Déconfiné(e) ... comment?

Dernière mise à jour : 20 mai 2020

Le déconfinement synonyme de cri de joie? Certes, l'idée de "rendre"notre tablier d'instit. ou de prof. de bonne volonté, d'informaticien de circonstance, de coiffeur détesté à vie et de régulateur de gestion d'espace de vie et/ou d'humeurs familial nous déleste d'un poids...

J'ai observé cependant des rues presque vides, sans jeux d'enfants, sans discussion de passants (je n'ai pas vu les quartiers "bondés"!).

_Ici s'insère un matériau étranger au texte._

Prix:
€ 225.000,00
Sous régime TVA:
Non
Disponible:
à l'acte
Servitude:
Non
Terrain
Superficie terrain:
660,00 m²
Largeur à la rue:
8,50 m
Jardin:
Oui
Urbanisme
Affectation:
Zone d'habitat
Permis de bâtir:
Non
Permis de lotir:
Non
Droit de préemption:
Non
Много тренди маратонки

A l'école, accueil avec traçages au sol pour distanciation physique, professionnels masqués et porteurs de gel hydroalcoolique. Côté collège, le fameux gel, les lingettes, les masques matin, après-midi, jouxtent les affaires scolaires. Les informations sur les gestes barrières nous sont relayés abondamment.

Nous vivons notre déconfinement comme une gestion de risque ?

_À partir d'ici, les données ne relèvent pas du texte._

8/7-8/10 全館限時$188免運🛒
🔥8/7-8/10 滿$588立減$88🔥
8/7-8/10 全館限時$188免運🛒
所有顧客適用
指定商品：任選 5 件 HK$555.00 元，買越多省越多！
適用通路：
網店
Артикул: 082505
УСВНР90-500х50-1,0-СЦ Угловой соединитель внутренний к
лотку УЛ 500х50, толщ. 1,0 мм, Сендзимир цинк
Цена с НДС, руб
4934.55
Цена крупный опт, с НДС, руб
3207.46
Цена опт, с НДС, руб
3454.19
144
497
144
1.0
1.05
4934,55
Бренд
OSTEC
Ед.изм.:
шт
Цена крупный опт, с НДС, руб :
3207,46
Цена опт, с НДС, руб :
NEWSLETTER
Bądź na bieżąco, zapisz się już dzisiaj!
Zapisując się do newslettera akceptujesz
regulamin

Cortège d'émotions exacerbées, de ressentis inconfortables. Il ne s'agit pas d'un retour à la vie d'avant quoi qu'on en dise, ou que l'on se le répète à l'envi... "Faire comme avant"!

Notre cadre de référence en prend un coup! Nos croyances, bâties enfant, prennent parfois le dessus sur notre capacité de réflexion, notre prise de recul.

Et que faire avec ce "nouveau monde" à "construire"? Elle peut être inconfortable cette suggestion... impossible de retrouver son "avant" si rassurant, reconnu! En difficultés et questionnements face à de nouveaux et instables repères, se projeter dans un avenir insaisissable, inconnu peut paraître un étrange chemin ...

Me "re"trouver, m'approprier ce présent avec sérénité est déjà un pas à franchir.

Certains font "comme si", sourire, sur adaptation... Certains se mettent en position d'attente, de prolongation du confinement, de mise en veille...Certains vivent solitude ou retrait, anxiété du repli, anxiété de la sortie...

Et notre corps accomplit son œuvre et montre ce qui ne se dit pas : horloge biologique déréglée, récupération difficile, crispations, douleurs fugaces. Ce que nous mettons de côté se dévoile autrement.

De notre capacité à exprimer, dans cette période d'incertitudes, nos certitudes irraisonnées, s'enracine notre capacité à dépasser ces évènements. Notre attention, ou notre regard, est éminemment source de constructives avancées, bâtisseur de notre demain.

Comment portons nous attention à nos ressentis positifs, et comment les nourrissons- nous, les encourageons- nous chez nos proches? Je me relève d'un KO en étant OK! Le message "Vivre le positif" n'est pas une injonction au bonheur à tout crin, ni une pensée dogmatique hors réalité. C'est porter notre regard sur tous les aspects d'une situation et non seuls ceux qui me freinent, me peinent.

Nous vivons le déconfinement selon nos croyances, nos cadres de références auxquels il peut être complexe, sans écoute professionnelle, de s'ajuster. Or, la force de notre regard bâtit notre demain clairvoyant et apaisé. Nous ensemençons cette période de chacune de nos pensées, émotions, comportements tournés vers nous mêmes, à notre écoute. Et nous gagnerons en sérénité si nous apprenons à les laisser germer, croître et ne pas en éteindre la fertilité.